China has experienced a lot of disaster in the past year. Some of that disaster has been natural, but some had been of the man-made variety.
On December 20, a landslide buried the southern city of Shenzhen with red mud and debris. That landslide was not purely natural, however, and arrests are finally being made.
Shenzhen is a significant part of China. The Washington Post describes it as “the location of the first of the special economic zones that eventually turned the nation into the low-cost manufacturing floor of the globe.”
The city has created an unimaginable amount of jobs for the Chinese population and has even built dorms where travelling employees can reside in order to make their commute shorter.
When the landslide occurred, Shenzhen was covered in mud and debris from the landfill located on the outskirts of the city. It was there that the landslide originated.

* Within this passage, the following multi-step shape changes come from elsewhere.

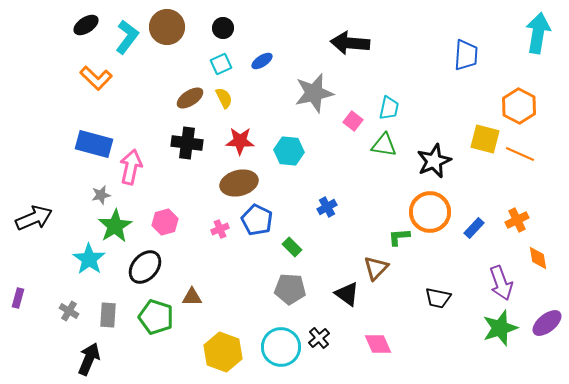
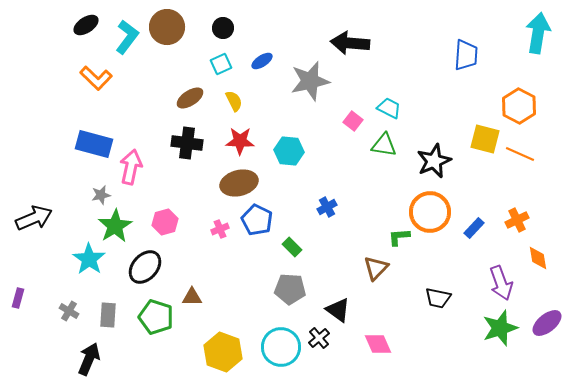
gray star at (314, 93): moved 4 px left, 12 px up
yellow semicircle at (224, 98): moved 10 px right, 3 px down
cyan trapezoid at (389, 108): rotated 75 degrees counterclockwise
black triangle at (347, 294): moved 9 px left, 16 px down
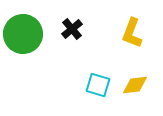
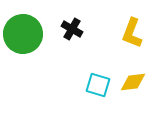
black cross: rotated 20 degrees counterclockwise
yellow diamond: moved 2 px left, 3 px up
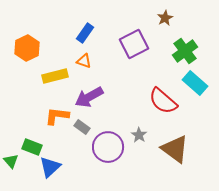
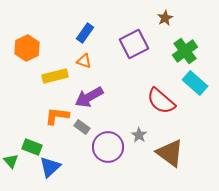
red semicircle: moved 2 px left
brown triangle: moved 5 px left, 4 px down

That landfill opened in 2013 in an effort to take in the construction waste caused by reinventing Shenzhen into the city it was trying to become: a hub of technology. Trucks employed by the owners of the landfill were paid by the load and that led to unloading more and more debris that built up into a dangerous pile.
The landslide could have easily been avoided if officials had listened to warnings they received on December 16. A local environmental monitoring firm foresaw a possible disaster, like a landslide, from the growing pile of debris and warned officials that they should suspend operations to the landfill.
The notification that officials received about the risks was ignored.
It was only four days later that the landslide occurred after some heavy rain and buried a portion of Shenzhen.
The landslide affected 33 buildings, reducing the architecture to rubble in seconds. As the landslide struck, a portion of the pipeline responsible for transporting natural gas exploded, causing an even more deadly disaster for residents.
Some of the terrifying effects of the landslide were documented by residents with camera phones.
Disclaimer: Video may be too shocking for some viewers.
Almost 75 people have been declared missing or dead as a direct result of the landslide. Approximately 1,500 rescue workers have been searching the area of the landslide nonstop in hopes of finding the missing people. That figure is according to a report posted by the Guangming New District government on China’s version of a Twitter and Facebook hybrid, Sina Weibo.
Authorities have finally arranged the arrests of 11 people thought to be responsible for the devastating landslide. Among the landslide arrests were the chief and deputy manager employed by the company that is responsible for the landfill, dispatcher and supervisor of the landfill, as well as seven others.
Although the arrests were made, they did not come soon enough for an official that belonged to the district where the landslide occurred. That man, only referred to as Xu by the media, was responsible for regulating business and construction sites. He killed himself by jumping from a building just a week after the landslide happened. People have speculated that the disaster was the reason for his deadly action.
The 11 people taken in by the arrests were charged with negligence and causing a serious accident.
“Officials have labeled the landslide a man-made disaster,” the Associated Press reported. “Raising the possibility of harsh penalties for those held responsible.”
The authorities are being encouraged to find and charge anyone else that might be responsible for the negligence that caused the landslide.